The fifth and final late-breaker, LBCT V, jointly presented with JAMA, includes the e-cigarette and dyslipidemia trials, plus new analyses from REDUCE-IT and ISCHEMIA. The latter is a National Heart, Lung, and Blood Institute-funded ancillary study looking at the natural history of symptoms and stress echo findings in patients with moderate or severe ischemia and no obstructive CAD (INOCA).

Several other ISCHEMIA analyses, Morris noted, can be found in the Featured Clinical Research sessions and include a look at patients who had abnormalities in baseline renal function, as well as long-term clinical outcomes based on the severity of ischemia and extent of CAD at baseline. In all, there are three Featured Clinical Research sessions that will be streamed immediately following the LBCT I, II, and IV sessions.

Wait and See

Both Morris and Kates stressed that the ACC is working hard to innovate new ways for virtual attendees to engage with the content and interact with presenters and peers. Pathway tweeters will be chirping about content in both the virtual and on-demand content, a new ACC "member hub” has been created, as has an Instagram account, launched in October 2019, which already boasts nearly 23,000 followers.

So how will TCTMD cover ACC.20/WCC? The easy answer is: just as we would any other meeting—in as much depth, with as much haste, as we would do if we were all on-site. That said, I’m curious to see how our coverage differs from past meetings. Without a doubt, it will have a different flavor to it, since we need to digest trial results from the comfort (and isolation) of our home offices instead of in the big tent, where audience reactions always help us gauge whether something is more hype than hope. And we won’t have the same face-to-face access to thoughtful voices that can help balance our stories or offer some insight that no other news coverage picks up on. I will personally miss the camaraderie of working alongside the rest of the TCTMD team, not to mention all of the other reporters in the busy press room. I’ll be sorry not to bump into the many friends and familiar physician faces at the press conferences and on the conference floor.
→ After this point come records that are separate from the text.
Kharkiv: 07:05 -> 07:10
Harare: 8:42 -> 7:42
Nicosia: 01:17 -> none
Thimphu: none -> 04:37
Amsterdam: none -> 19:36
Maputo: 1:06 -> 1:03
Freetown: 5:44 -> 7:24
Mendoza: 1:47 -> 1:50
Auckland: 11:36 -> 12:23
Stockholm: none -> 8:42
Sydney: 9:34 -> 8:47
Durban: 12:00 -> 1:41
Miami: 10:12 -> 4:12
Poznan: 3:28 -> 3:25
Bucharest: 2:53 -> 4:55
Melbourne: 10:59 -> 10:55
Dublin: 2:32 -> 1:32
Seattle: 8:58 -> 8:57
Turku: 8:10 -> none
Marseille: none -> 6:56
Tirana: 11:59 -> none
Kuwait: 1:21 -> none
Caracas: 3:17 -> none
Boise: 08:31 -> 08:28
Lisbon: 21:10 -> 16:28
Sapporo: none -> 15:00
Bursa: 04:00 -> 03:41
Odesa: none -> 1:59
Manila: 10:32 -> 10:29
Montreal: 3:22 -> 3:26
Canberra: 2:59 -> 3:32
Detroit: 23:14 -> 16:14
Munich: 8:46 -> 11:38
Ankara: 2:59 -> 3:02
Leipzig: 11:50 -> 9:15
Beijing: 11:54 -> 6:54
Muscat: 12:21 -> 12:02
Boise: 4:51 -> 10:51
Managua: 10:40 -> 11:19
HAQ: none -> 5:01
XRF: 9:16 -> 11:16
One way or another, TCTMD will bring you the news. And we’re relying heavily on you, the TCTMD community, to stay in touch by phone, email, Twitter, text, WhatsApp, or whatever other means you can think of during the ACC.20/WCC weekend. With none of us being on-site, we’ll need you more than ever to keep us apprised of things we might otherwise miss out on as we navigate this virtual congress.